Raiford anticipates going to the X Games, an extreme sports event, this year in Sydney, Australia, if he gets the invite.

Prior to the injury, he competed in Estonia Simple Session, an annual event for international professionals, and placed third in the competition.

Over the years, he’s collected sponsors that pay him to represent their brand. He has had a line of bicycles, as well as signature products since he was 20 years old.

“It’s really been a learning process for me,” he said. “As a young kid, falling in love with this sport, it’s been really a huge learning process. When I was younger, all I did was ride and I was focused on riding and on contests. But now, when you bring money into the equation as paying sponsorships, you have to be super responsible, not only as a rider doing your best, but also off the bike and holding yourself to your actions.”

Raiford has done this, as well as taken seriously that he serves as a role model for younger riders.

“We saw his passion and determination, and knew we had to get in all the right spots to progress, and look at what it did for him today.” – Erin Granier Incardona

But, despite the pressures, he is having the time of his life.

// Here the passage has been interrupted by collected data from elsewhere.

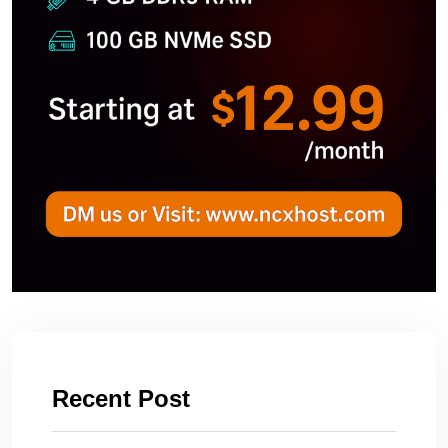
Recent Post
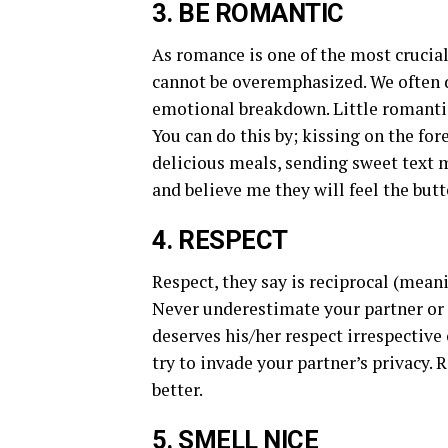
3. BE ROMANTIC
As romance is one of the most crucial
cannot be overemphasized. We often d
emotional breakdown. Little romantic
You can do this by; kissing on the fo
delicious meals, sending sweet text 
and believe me they will feel the butte
4. RESPECT
Respect, they say is reciprocal (mean
Never underestimate your partner or 
deserves his/her respect irrespective o
try to invade your partner’s privacy.
better.
5. SMELL NICE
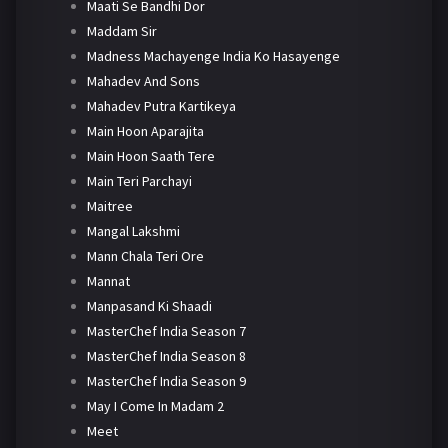
Maati Se Bandhi Dor
Maddam Sir
Madness Machayenge India Ko Hasayenge
Mahadev And Sons
Mahadev Putra Kartikeya
Main Hoon Aparajita
Main Hoon Saath Tere
Main Teri Parchayi
Maitree
Mangal Lakshmi
Mann Chala Teri Ore
Mannat
Manpasand Ki Shaadi
MasterChef India Season 7
MasterChef India Season 8
MasterChef India Season 9
May I Come In Madam 2
Meet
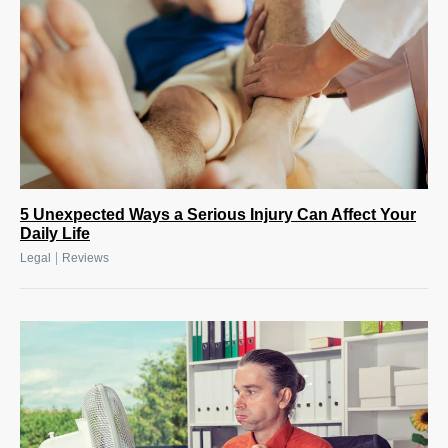
5 Unexpected Ways a Serious Injury Can Affect Your
Daily Life
|
Legal
Reviews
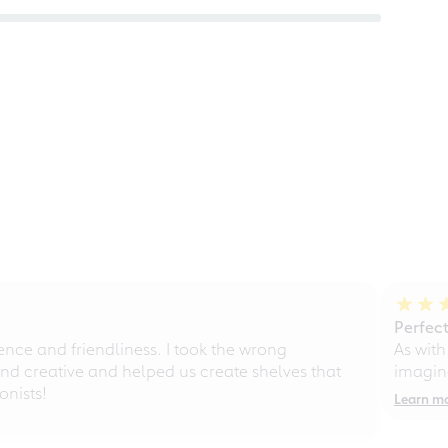
Perfect
ce and friendliness. I took the wrong
As with
d creative and helped us create shelves that
imagine
nists!
Learn m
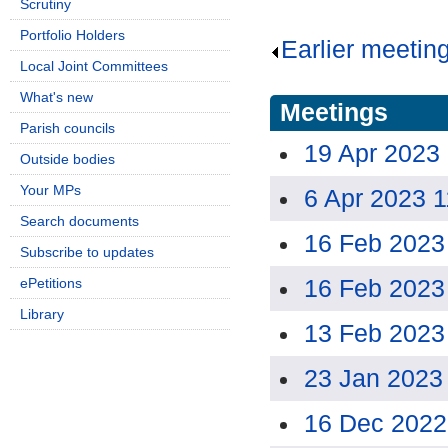
Scrutiny
Portfolio Holders
Earlier meetin
Local Joint Committees
What's new
Meetings
Parish councils
19 Apr 2023
Outside bodies
Your MPs
6 Apr 2023 
Search documents
16 Feb 2023
Subscribe to updates
16 Feb 2023
ePetitions
Library
13 Feb 2023
23 Jan 2023
16 Dec 2022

These are lessons, he said, you don’t learn in college, and then there are experiences his mother recalled about how this all became possible.

Incardona said it was hard saying goodbye to her baby as he left for California, but it was the best direction for Raiford to pursue his dream.

Both parents had willingly made sacrifices over the years to keep him in opportunities where he could pursue his dream. They’d been traveling with him to BMX races since he was five years old, and even bought him a skate park in Harvey for his early years so he could have a place to practice in an area with little resources for nontraditional sports.

“We needed to do that for him,” she said. “We saw his passion and determination, and knew we had to get in all the right spots to progress, and look at what it did for him today.”

Raiford started in BMX Park, which is riding ramps and flipping with big air tricks. He later transitioned into Street BMX, which is more technical with “grinding rails” and flip-and-stand-still moves.

But he also knows his body can’t withstand the rigors of BMX Street riding forever. He’s going to ride as long as he can and then try to apply his love painting and drawing to make BMX logos and stickers for his sponsor companies.

“It’s still so surreal to wake up every day and experience life as it is,” Raiford said. “I never go a day without being thankful to be a professional bike rider, as well as the memories I’ve created. I owe it all to my love for BMX.”